> Supplied data:
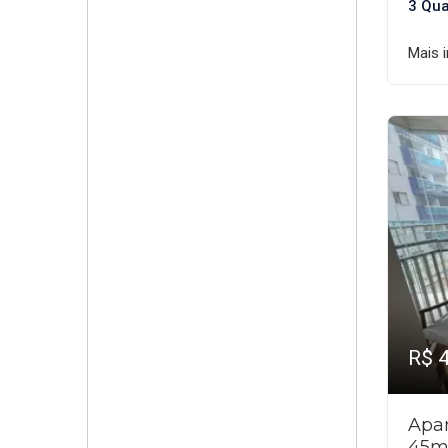
3 Qua
Mais 
R$ 
Apar
45m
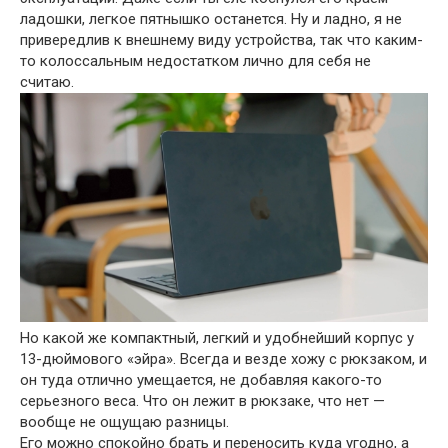
ладошки, легкое пятнышко останется. Ну и ладно, я не
привередлив к внешнему виду устройства, так что каким-
то колоссальным недостатком лично для себя не
считаю.
Но какой же компактный, легкий и удобнейший корпус у
13-дюймового «эйра». Всегда и везде хожу с рюкзаком, и
он туда отлично умещается, не добавляя какого-то
серьезного веса. Что он лежит в рюкзаке, что нет —
вообще не ощущаю разницы.
Его можно спокойно брать и переносить куда угодно, а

> What you are asked to do: Nothing but the line with "он туда отлично" and the lines after it, through the end of the material, should appear in the output, word for word.

> Answer below:
он туда отлично умещается, не добавляя какого-то
серьезного веса. Что он лежит в рюкзаке, что нет —
вообще не ощущаю разницы.
Его можно спокойно брать и переносить куда угодно, а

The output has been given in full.